Creative Home Engineering Ever dreamed of secretly moving from the lounge to the library without anyone being the wiser? One Arizona-based company can make those dreams come true. The premier (and perhaps only) manufacturer of secret passages and hidden rooms, Creative Home Engineering specializes in building bookcases that revolve into secret rooms, remote-controlled staircases that reveal hidden basements and cloaked safes that rise out of the floorboards.

"It's pretty sophisticated stuff," says Creative Home Engineering President Scott Humble. "Right now we're working on a stone wall where certain stones are actually buttons. When you push those stones in the correct sequence, it's a code and opens a secret door."

The company currently offers more than 100 varieties of hidden passages ranging from simple room-behind-a-painting models to more complex engineering feats like clandestine draw bridges, armchairs that convert to secret slides and bulletproof bookcases that swing open only by an iris scan.As far as uses for a hidden room, Humble says that ranges. While approximately half of his clients reportedly use the rooms as vaults or panic rooms in case of emergency, the other half reserve his creations for novelty functions like a hidden children's play area, secret gaming room or home theater for adults.

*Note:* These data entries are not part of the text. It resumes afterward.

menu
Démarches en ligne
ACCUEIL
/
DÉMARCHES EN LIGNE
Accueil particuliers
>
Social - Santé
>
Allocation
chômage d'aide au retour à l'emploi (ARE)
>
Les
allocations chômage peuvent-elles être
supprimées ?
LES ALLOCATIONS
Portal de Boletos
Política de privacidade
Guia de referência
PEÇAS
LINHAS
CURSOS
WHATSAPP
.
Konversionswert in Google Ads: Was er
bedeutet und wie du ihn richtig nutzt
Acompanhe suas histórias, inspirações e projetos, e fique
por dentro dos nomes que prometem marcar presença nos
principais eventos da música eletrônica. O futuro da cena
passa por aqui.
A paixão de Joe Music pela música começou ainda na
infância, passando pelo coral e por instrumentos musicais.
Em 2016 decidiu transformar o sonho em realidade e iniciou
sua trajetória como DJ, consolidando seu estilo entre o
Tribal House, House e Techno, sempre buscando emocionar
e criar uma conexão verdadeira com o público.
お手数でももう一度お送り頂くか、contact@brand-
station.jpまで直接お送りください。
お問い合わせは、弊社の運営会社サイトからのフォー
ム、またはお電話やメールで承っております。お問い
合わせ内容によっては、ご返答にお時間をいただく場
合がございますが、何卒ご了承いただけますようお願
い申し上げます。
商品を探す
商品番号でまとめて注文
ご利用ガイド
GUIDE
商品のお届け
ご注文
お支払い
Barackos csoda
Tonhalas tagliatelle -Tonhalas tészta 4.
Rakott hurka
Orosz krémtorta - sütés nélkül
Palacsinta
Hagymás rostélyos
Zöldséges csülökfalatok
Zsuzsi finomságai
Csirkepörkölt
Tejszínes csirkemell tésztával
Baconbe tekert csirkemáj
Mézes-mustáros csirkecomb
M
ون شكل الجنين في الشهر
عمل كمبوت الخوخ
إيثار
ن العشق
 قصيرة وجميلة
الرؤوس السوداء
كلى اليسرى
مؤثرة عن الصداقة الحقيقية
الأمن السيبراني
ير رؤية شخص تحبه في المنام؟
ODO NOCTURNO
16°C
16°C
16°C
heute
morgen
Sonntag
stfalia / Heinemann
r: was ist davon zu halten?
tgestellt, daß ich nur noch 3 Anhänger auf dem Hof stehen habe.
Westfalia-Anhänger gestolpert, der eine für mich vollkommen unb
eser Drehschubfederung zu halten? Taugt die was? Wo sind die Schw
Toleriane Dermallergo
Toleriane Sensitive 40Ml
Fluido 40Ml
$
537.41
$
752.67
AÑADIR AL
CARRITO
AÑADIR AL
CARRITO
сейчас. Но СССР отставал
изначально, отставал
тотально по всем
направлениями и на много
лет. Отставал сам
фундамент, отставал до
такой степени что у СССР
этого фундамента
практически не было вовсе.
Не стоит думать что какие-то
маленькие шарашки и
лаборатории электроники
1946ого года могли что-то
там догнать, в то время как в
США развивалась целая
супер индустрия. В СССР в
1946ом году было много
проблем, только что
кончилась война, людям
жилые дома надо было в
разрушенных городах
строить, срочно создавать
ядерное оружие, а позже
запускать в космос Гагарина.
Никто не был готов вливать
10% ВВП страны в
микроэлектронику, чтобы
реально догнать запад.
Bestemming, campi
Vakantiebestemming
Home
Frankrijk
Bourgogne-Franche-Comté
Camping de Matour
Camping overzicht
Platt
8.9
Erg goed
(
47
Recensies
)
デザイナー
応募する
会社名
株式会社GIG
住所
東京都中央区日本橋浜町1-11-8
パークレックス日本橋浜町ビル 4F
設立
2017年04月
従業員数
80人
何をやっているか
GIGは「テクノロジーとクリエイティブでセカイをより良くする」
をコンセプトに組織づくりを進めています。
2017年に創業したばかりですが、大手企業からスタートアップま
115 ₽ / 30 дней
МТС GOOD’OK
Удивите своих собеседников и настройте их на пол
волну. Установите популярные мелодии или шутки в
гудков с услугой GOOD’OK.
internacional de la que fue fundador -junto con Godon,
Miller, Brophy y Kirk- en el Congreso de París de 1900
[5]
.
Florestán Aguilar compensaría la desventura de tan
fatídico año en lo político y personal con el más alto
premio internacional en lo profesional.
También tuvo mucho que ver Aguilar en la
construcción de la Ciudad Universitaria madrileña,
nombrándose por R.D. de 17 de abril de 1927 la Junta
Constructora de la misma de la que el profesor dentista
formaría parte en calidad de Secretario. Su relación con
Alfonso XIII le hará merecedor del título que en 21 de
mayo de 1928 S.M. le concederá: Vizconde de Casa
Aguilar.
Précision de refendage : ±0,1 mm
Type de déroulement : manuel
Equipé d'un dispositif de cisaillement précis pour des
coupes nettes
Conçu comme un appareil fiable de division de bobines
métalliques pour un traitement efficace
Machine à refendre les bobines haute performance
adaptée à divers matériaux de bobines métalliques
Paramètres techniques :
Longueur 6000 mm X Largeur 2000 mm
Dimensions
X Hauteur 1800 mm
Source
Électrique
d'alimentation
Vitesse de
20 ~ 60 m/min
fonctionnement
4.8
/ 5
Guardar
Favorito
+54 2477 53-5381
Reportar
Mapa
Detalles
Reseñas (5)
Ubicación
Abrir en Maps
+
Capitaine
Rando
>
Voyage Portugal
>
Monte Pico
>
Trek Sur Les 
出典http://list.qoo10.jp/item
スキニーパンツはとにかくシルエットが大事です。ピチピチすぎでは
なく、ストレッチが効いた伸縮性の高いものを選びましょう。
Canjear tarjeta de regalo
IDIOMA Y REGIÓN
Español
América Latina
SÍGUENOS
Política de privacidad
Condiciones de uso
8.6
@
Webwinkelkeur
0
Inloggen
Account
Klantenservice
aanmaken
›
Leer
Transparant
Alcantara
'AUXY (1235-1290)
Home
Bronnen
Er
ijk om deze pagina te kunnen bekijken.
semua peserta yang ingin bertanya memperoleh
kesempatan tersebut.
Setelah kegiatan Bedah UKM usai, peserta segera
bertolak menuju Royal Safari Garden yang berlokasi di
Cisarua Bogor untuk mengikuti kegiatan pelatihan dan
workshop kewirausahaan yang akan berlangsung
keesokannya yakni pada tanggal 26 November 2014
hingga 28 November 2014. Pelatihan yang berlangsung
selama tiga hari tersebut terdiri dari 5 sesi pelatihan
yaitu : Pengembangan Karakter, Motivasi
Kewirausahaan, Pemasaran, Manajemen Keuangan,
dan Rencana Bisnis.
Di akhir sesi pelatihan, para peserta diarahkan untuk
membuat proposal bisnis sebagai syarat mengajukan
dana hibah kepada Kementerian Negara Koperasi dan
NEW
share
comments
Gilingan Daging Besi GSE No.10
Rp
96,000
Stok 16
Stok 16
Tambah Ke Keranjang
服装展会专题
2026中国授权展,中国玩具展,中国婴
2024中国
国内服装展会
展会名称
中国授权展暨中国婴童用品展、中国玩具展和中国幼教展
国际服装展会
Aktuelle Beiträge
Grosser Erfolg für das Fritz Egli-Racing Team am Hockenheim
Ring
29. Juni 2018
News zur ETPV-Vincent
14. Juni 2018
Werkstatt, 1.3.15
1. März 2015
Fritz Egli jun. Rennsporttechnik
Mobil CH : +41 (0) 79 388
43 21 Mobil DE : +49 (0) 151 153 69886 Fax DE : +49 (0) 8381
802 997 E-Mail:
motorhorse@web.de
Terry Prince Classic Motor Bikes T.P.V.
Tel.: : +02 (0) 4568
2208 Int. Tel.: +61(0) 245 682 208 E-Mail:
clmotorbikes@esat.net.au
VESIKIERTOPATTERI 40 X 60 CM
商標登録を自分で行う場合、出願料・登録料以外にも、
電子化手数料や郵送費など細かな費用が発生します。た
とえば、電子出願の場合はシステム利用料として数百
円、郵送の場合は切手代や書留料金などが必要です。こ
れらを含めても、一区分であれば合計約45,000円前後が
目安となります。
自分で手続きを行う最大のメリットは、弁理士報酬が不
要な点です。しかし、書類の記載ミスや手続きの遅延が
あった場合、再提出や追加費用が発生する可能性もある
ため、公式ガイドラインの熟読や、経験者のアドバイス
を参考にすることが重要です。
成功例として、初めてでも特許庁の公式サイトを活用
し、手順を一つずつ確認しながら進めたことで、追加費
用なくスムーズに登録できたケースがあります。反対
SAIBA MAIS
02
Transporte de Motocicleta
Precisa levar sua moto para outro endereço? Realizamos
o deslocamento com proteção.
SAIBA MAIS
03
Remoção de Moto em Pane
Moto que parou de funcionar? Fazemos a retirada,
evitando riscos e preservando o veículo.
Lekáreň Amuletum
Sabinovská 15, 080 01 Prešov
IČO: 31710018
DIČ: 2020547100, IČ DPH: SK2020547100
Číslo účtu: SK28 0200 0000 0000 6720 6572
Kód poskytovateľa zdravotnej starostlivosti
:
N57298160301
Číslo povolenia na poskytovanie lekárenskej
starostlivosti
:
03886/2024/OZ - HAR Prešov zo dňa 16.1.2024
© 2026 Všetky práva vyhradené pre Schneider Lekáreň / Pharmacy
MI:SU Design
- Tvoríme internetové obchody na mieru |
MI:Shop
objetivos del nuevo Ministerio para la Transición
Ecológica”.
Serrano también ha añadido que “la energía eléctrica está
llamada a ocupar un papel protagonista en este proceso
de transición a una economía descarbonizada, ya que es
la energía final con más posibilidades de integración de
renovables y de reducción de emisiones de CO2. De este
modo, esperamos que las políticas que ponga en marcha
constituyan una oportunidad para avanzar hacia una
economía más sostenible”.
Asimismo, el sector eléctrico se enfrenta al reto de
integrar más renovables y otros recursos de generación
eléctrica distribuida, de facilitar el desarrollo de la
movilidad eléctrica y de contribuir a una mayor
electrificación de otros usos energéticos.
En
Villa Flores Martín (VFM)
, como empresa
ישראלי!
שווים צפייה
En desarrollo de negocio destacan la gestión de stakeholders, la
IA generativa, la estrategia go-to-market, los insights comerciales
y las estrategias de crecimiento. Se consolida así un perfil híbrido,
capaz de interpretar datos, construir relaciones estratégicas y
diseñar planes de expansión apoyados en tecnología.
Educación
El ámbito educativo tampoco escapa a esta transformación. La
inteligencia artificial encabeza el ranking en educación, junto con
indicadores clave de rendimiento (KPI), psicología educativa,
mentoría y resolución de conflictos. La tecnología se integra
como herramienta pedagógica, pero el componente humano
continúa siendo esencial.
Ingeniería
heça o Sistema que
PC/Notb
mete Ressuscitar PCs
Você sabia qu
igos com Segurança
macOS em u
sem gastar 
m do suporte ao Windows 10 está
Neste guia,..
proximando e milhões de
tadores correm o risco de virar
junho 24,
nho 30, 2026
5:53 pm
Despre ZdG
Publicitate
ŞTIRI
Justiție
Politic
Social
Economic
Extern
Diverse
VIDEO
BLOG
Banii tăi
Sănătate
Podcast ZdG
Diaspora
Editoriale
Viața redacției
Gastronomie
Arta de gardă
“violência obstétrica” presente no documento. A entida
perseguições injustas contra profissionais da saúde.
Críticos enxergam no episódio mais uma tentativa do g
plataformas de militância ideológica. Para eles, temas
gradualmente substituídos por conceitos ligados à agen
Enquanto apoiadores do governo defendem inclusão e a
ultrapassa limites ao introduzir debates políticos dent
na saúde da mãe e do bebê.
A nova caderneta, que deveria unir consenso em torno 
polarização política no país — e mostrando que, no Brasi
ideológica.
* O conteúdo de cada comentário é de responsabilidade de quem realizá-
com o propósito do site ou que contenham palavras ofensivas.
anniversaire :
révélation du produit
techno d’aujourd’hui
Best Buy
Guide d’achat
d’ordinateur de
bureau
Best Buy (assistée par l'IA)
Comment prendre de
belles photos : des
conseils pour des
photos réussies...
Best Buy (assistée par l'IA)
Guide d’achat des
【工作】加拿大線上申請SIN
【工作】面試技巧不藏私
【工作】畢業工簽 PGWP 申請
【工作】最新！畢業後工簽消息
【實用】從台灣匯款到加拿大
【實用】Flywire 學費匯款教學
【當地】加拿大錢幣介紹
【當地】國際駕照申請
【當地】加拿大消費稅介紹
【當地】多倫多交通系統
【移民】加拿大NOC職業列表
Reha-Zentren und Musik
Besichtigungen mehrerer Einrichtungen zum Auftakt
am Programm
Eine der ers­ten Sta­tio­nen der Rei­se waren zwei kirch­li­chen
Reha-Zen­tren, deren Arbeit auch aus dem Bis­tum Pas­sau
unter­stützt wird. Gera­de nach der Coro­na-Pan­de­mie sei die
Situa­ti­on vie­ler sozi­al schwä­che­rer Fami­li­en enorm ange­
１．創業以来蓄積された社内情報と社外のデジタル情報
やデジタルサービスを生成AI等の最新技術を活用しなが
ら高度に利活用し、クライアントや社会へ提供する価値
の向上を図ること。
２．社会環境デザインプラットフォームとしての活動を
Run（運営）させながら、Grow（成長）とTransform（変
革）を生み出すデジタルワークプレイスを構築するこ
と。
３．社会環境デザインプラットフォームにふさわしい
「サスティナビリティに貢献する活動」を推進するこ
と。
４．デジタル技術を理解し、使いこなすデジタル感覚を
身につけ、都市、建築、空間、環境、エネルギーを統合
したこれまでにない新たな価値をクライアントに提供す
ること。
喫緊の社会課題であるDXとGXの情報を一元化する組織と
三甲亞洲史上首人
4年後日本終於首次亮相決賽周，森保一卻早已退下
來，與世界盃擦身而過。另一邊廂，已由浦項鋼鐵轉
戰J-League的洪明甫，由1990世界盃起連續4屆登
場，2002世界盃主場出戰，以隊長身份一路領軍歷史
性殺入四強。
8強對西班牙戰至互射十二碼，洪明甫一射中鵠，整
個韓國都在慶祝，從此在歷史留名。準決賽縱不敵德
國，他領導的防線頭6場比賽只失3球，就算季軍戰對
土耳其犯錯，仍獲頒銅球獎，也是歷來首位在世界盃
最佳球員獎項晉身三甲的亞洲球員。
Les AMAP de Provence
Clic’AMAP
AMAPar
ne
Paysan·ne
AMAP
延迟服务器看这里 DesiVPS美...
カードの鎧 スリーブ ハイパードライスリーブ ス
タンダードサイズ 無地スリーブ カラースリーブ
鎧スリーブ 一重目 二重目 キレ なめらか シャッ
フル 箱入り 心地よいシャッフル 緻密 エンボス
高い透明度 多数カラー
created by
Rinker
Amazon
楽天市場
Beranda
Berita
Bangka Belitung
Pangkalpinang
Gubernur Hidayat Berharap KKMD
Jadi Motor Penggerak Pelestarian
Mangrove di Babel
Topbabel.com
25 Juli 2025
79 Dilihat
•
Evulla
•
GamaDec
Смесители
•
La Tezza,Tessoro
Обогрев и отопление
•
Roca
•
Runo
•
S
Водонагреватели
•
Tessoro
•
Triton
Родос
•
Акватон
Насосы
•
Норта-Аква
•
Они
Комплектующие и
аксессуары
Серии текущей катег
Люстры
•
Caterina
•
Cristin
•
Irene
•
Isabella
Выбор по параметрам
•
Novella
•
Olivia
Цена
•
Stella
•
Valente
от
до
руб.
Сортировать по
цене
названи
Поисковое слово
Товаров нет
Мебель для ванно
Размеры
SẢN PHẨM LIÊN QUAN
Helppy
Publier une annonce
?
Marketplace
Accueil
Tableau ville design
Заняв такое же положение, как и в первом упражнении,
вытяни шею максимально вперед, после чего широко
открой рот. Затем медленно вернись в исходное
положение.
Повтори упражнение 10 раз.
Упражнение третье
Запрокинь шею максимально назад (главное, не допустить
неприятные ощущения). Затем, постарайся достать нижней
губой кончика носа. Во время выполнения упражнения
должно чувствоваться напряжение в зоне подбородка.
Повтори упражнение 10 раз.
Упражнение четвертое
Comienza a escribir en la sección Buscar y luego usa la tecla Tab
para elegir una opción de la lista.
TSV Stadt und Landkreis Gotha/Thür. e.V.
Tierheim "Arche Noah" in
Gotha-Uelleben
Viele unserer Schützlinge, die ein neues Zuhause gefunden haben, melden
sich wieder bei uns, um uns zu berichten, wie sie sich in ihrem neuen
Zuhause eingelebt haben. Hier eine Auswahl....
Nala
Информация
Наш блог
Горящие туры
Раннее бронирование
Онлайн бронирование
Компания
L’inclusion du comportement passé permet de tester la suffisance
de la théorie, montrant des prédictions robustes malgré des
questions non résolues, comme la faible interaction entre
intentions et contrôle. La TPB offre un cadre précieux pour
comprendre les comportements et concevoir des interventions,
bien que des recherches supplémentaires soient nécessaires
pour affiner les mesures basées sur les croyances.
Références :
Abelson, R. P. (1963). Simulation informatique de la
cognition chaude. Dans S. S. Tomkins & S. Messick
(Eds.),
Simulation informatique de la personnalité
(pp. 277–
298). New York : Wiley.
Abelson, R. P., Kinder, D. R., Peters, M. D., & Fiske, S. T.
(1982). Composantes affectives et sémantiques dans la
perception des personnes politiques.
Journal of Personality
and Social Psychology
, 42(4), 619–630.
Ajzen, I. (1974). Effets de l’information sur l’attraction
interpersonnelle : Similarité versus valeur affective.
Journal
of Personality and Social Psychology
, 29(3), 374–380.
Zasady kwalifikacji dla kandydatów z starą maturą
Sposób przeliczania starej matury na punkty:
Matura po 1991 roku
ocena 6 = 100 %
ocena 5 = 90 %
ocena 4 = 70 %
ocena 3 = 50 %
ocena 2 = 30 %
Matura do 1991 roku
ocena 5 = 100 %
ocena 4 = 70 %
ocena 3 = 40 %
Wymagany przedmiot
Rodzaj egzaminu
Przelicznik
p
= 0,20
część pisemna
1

Creative Home Engineering The drawback to having a hidden room is that they aren't cheap -- they range from $5,000 for a basic model to $50,000 for more technically challenging creations. Humble and the fifty plus clients from around the world that call on him each year insist that the rooms are an investment owners will recoup upon selling the house.

"Think about what people put into a house to make it sell for more," says Humble. "They'll spend $100,000 on landscaping or they'll bring in imported Italian marble instead of American marble. If your house has a secret passageway, it really stands out. That house might have millions of dollars in amazing features, but people will refer to it as the house with the secret passageway."

John Vaught isn't so sure. A real estate agent with MKB Realtors in Roanoke, Va., Vaught says that a secret room's value depends on a number of variables.

"Price range is a big factor," he notes. "If you have a $2 million room that's 10,000 square feet, a secret room would be a good place to put your nice things in when you're on vacation. If you have a modest home, it's different. It would depend on market, the price range, the square footage. There are a whole lot of variables that would have to be taken into consideration before one could justify putting in a secret room."

Vaught adds that mid-range home-owners who invest in having a secret room run the risk of over-customizing their pads.
"It's like putting in a swimming pool," says Vaught. "For every one person who would love to have a pool, there are ten that don't. When you put something that specific in your home, especially a room that will take up that much space, you could lose mass appeal. It's really up in the air."

Mass appeal or not, it's hard to deny the coolness factor of owning a home with superhero-esque charm.

"What we do is pretty James Bond," says Humble. "It's definitely a niche market."